Exactly the lines starting at the line containing "2022年10月 (119, 1620)" and ending at the line containing "2020年5月 (75, 1755)" are to be written out from the listing below, both included.

▶ **THE RECORDS**
▬▬▬
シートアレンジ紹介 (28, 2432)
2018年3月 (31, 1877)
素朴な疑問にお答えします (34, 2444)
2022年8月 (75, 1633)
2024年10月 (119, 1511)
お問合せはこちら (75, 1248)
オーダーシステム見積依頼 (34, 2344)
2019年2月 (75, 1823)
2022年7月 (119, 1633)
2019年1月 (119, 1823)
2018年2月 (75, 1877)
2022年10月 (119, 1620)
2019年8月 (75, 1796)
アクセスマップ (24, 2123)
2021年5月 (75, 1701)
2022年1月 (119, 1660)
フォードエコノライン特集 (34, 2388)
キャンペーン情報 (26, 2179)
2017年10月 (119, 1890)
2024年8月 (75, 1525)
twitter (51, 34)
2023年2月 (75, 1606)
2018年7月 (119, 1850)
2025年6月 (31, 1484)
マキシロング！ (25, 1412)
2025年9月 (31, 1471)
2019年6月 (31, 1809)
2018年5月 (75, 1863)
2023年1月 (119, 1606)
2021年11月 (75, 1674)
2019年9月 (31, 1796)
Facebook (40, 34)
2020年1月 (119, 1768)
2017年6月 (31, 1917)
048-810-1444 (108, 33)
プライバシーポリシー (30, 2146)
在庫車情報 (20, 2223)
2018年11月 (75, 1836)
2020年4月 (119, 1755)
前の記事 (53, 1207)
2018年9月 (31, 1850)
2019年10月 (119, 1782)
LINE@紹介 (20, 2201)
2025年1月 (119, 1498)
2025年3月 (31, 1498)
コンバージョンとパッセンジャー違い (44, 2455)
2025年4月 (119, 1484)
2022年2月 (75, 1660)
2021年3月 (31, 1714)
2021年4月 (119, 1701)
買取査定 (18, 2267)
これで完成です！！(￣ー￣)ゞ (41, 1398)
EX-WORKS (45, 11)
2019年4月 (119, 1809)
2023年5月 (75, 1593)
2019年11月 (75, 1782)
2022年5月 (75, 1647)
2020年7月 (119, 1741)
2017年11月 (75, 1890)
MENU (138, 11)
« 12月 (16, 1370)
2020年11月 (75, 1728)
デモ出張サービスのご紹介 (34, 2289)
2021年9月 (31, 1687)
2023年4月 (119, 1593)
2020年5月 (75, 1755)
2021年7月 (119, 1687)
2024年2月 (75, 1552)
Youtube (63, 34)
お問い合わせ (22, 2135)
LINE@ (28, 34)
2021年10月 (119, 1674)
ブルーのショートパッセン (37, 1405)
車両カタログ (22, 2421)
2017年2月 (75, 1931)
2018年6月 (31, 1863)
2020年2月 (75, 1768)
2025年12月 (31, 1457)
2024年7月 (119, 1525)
▬▬▬
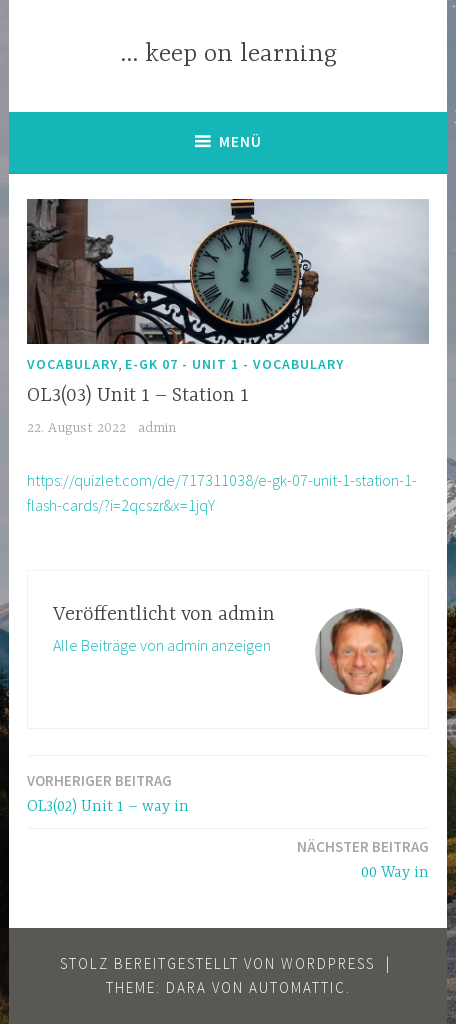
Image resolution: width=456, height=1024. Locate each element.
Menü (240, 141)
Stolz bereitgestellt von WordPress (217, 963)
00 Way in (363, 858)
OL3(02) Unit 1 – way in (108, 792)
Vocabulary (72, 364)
▬▬▬
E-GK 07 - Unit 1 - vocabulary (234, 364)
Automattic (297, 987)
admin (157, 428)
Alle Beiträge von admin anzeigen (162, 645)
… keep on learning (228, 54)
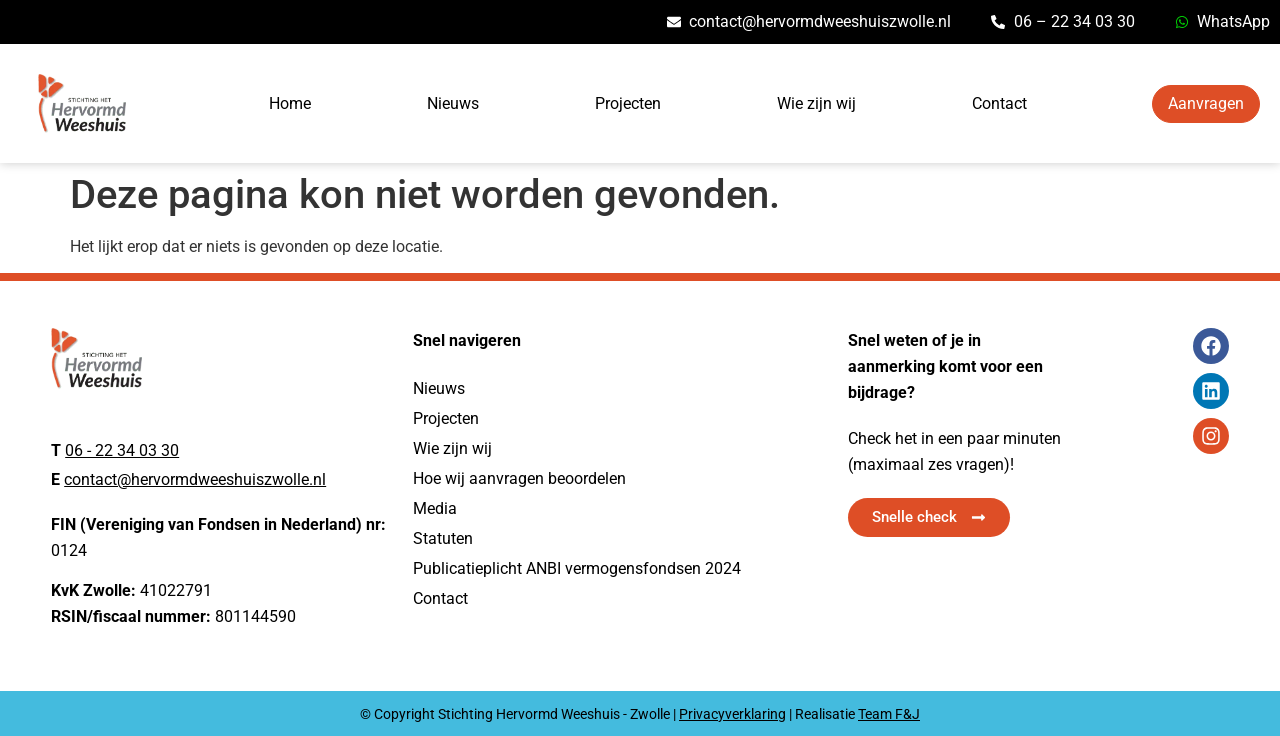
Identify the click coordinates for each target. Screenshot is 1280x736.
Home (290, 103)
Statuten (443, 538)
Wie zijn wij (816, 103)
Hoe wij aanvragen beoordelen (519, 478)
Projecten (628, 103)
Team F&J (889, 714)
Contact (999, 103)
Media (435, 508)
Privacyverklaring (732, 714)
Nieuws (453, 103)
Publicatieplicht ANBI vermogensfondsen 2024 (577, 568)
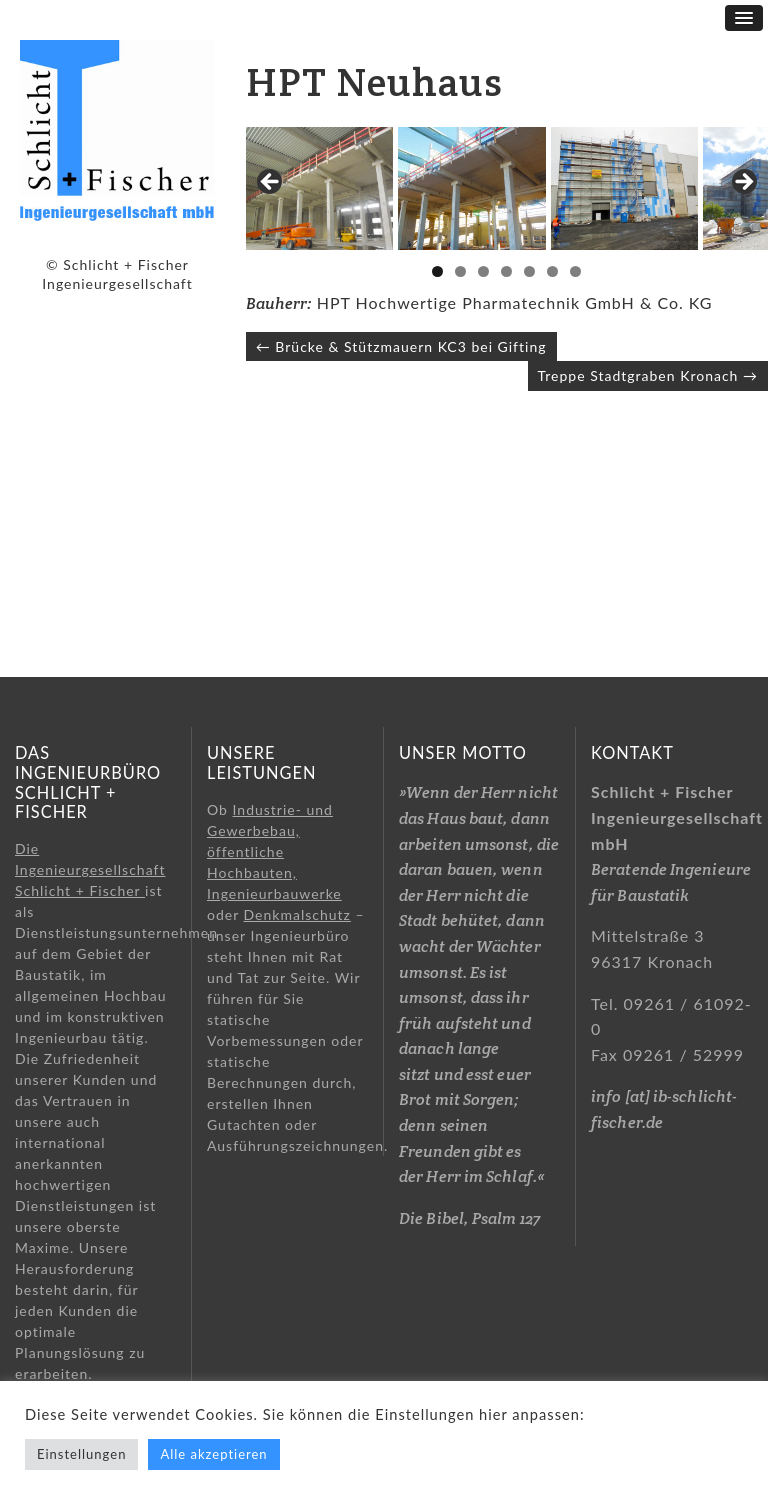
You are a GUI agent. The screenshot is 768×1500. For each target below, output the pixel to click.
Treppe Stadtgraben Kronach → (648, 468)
▬▬▬
▶ **ANSWER FOR THIS EXERCISE**
2022年10月 (119, 1620)
2019年8月 (75, 1796)
アクセスマップ (24, 2123)
2021年5月 (75, 1701)
2022年1月 (119, 1660)
フォードエコノライン特集 (34, 2388)
キャンペーン情報 (26, 2179)
2017年10月 (119, 1890)
2024年8月 (75, 1525)
twitter (51, 34)
2023年2月 (75, 1606)
2018年7月 (119, 1850)
2025年6月 (31, 1484)
マキシロング！ (25, 1412)
2025年9月 (31, 1471)
2019年6月 (31, 1809)
2018年5月 (75, 1863)
2023年1月 (119, 1606)
2021年11月 (75, 1674)
2019年9月 (31, 1796)
Facebook (40, 34)
2020年1月 (119, 1768)
2017年6月 (31, 1917)
048-810-1444 (108, 33)
プライバシーポリシー (30, 2146)
在庫車情報 (20, 2223)
2018年11月 (75, 1836)
2020年4月 (119, 1755)
前の記事 (53, 1207)
2018年9月 (31, 1850)
2019年10月 (119, 1782)
LINE@紹介 (20, 2201)
2025年1月 (119, 1498)
2025年3月 (31, 1498)
コンバージョンとパッセンジャー違い (44, 2455)
2025年4月 (119, 1484)
2022年2月 (75, 1660)
2021年3月 (31, 1714)
2021年4月 (119, 1701)
買取査定 (18, 2267)
これで完成です！！(￣ー￣)ゞ (41, 1398)
EX-WORKS (45, 11)
2019年4月 (119, 1809)
2023年5月 (75, 1593)
2019年11月 (75, 1782)
2022年5月 (75, 1647)
2020年7月 (119, 1741)
2017年11月 (75, 1890)
MENU (138, 11)
« 12月 (16, 1370)
2020年11月 (75, 1728)
デモ出張サービスのご紹介 (34, 2289)
2021年9月 (31, 1687)
2023年4月 (119, 1593)
2020年5月 (75, 1755)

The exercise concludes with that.